■ Problem: Please set down, exactly, the line with "use it no longer looks" and all lines that follow it through the end of the records below.

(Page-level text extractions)
━━━━━━━━━━━━━━━━

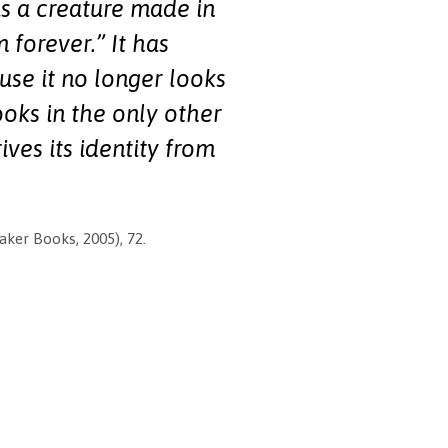
as a creature made in
 forever.” It has
use it no longer looks
ooks in the only other
ves its identity from
ker Books, 2005), 72.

━━━━━━━━━━━━━━━━

■ Exercise solution:
use it no longer looks
ooks in the only other
ves its identity from
ker Books, 2005), 72.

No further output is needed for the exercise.